ASSIGNED TASK:
Reproduce, exactly and in full, only the lines below from the one containing "You are a GUI" through the one containing "Task: Click on the 浜旀湀濠峰┓婵€鎯呬箙涔�".

THE DATA:
========================================================================
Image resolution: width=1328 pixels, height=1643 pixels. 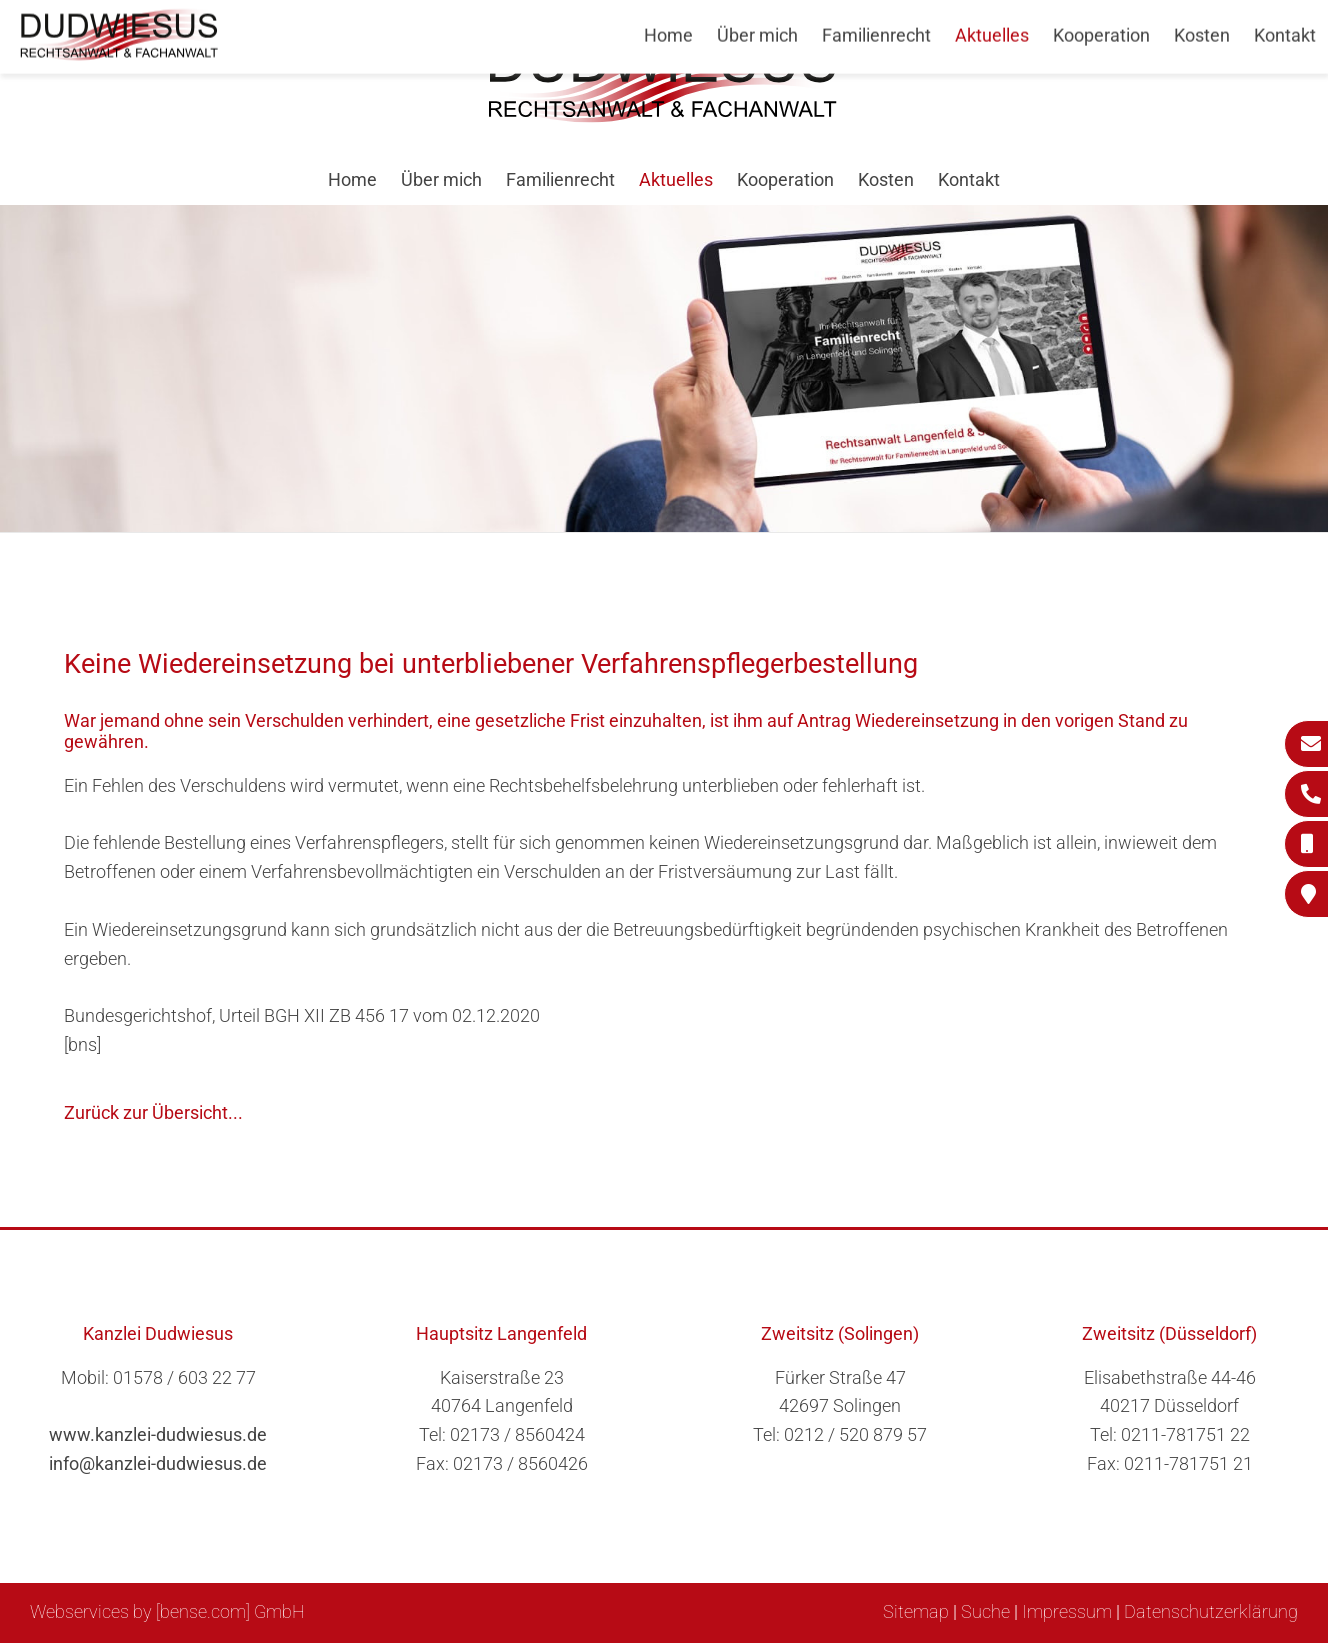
========================================================================
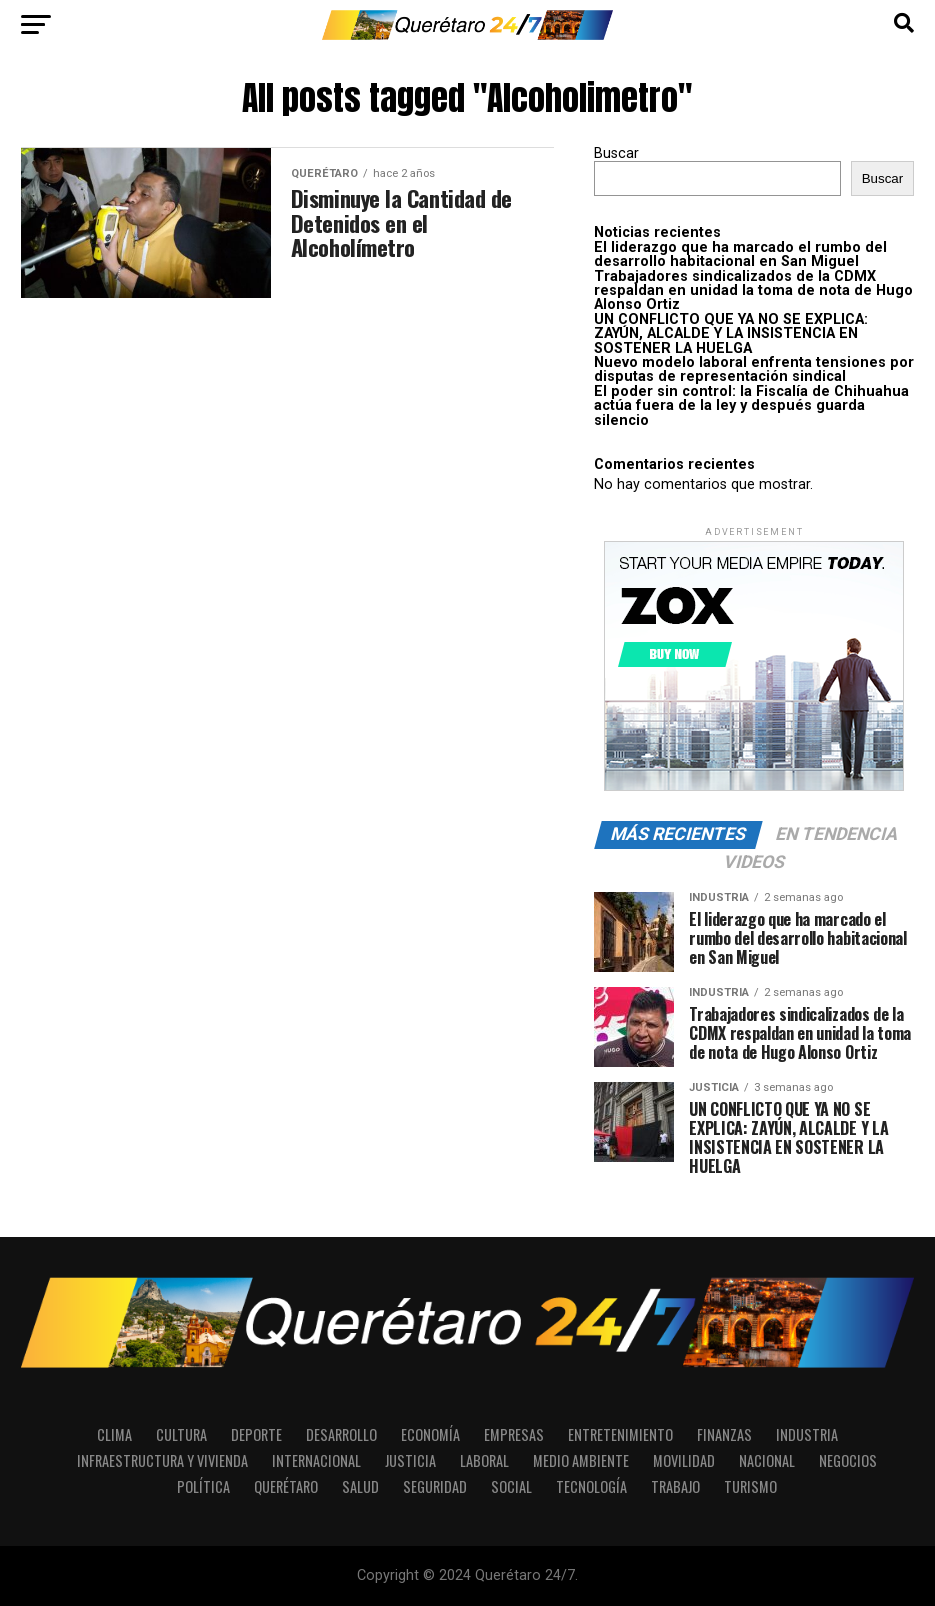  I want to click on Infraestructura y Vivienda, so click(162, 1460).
========================================================================
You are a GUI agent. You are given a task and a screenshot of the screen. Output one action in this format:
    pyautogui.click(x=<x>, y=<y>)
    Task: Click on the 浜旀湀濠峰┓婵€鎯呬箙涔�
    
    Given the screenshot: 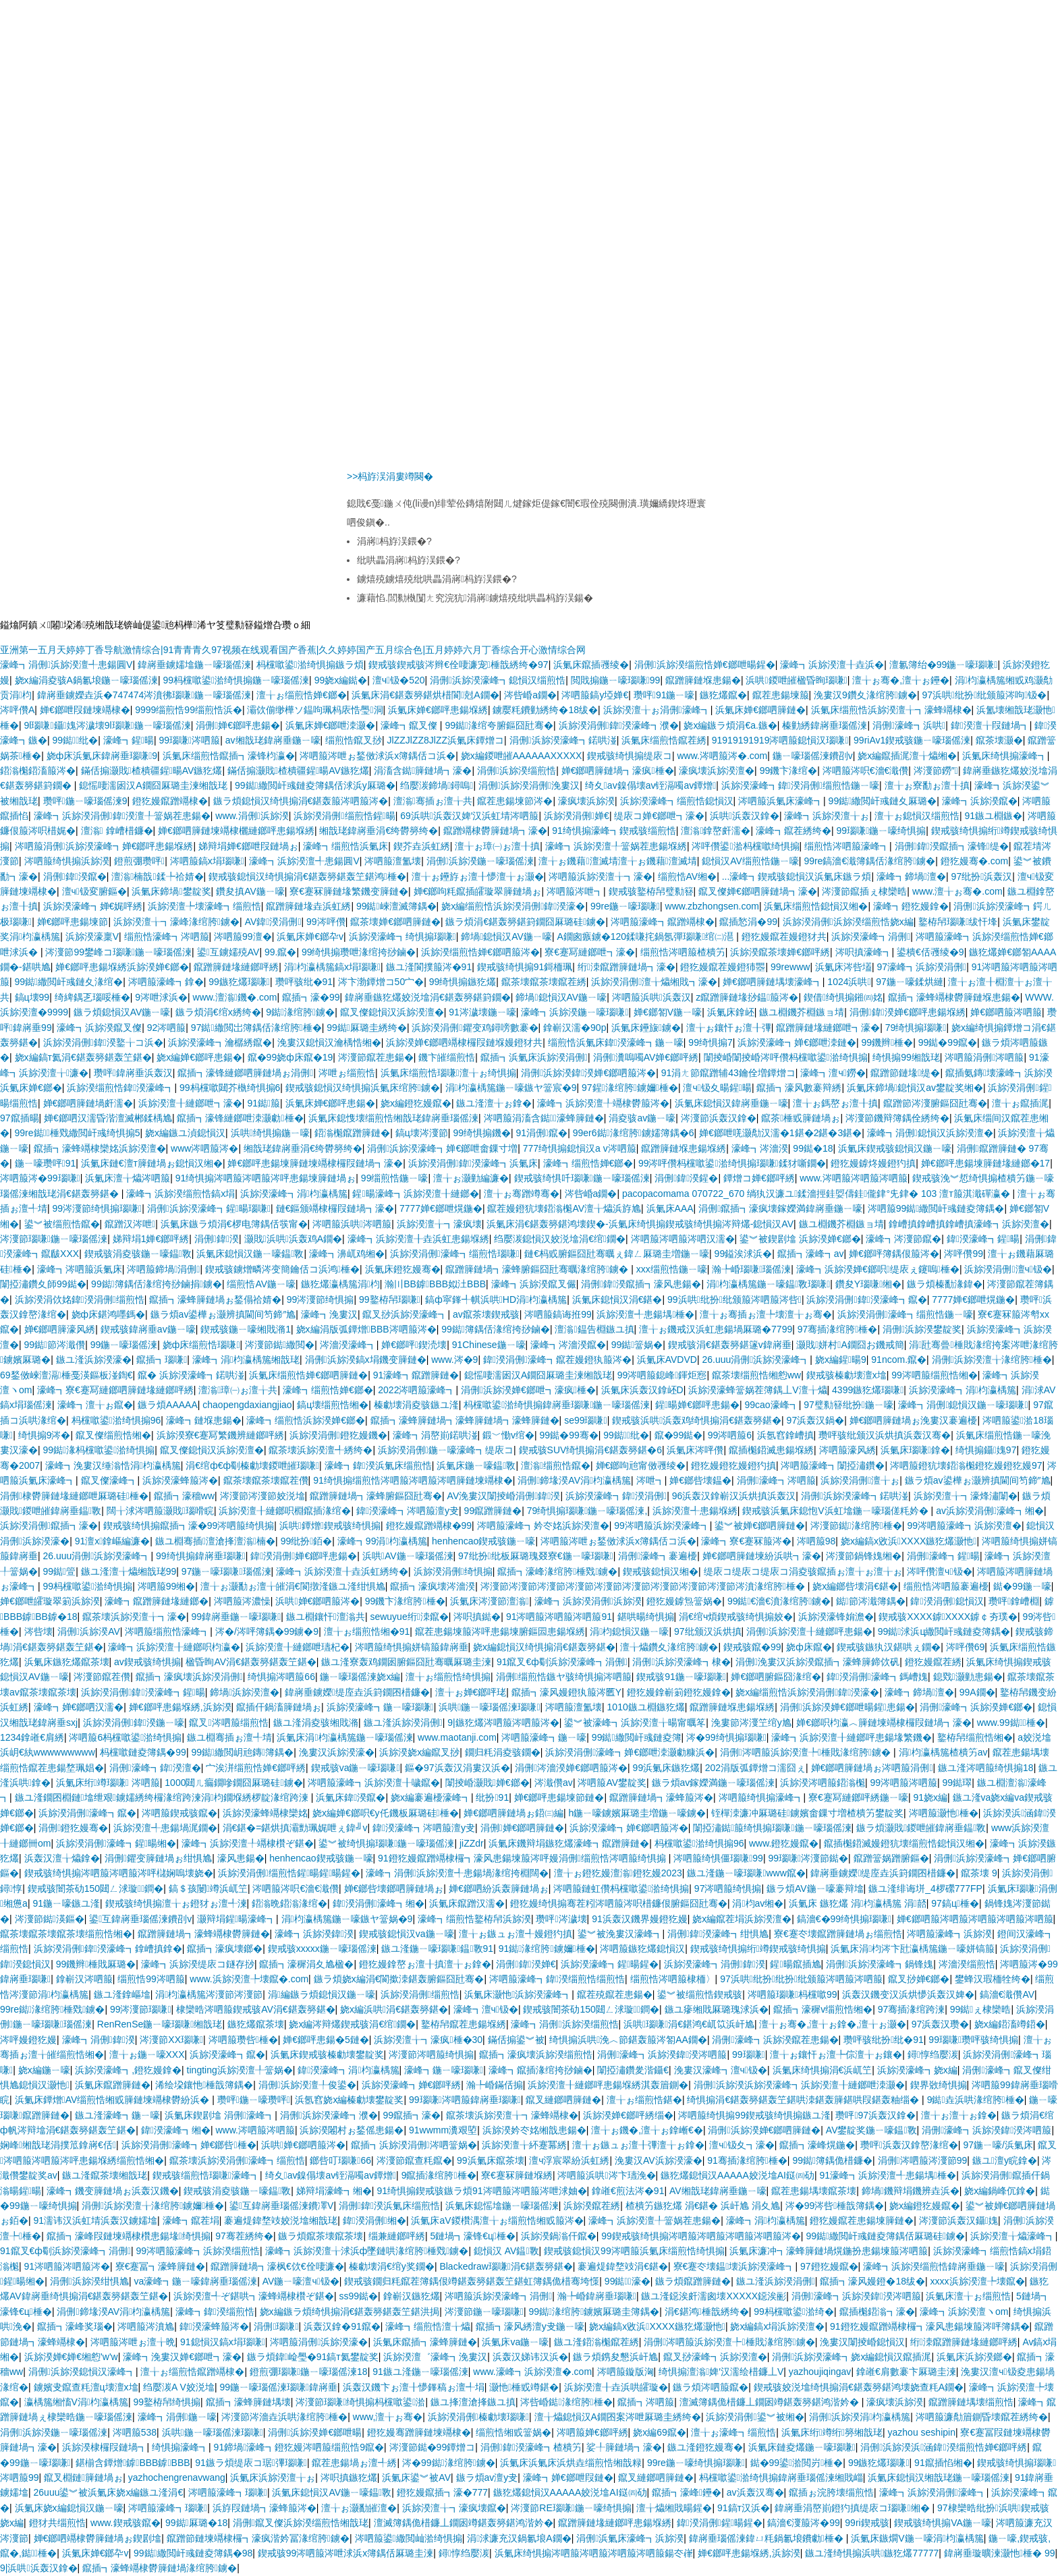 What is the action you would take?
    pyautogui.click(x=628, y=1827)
========================================================================
RESPONSE:
You are a GUI agent. You are given a task and a screenshot of the screen. Output one action in this format:
    pyautogui.click(x=<x>, y=<y>)
    Task: Click on the 浜旀湀濠峰┓婵€鎯呬箙涔�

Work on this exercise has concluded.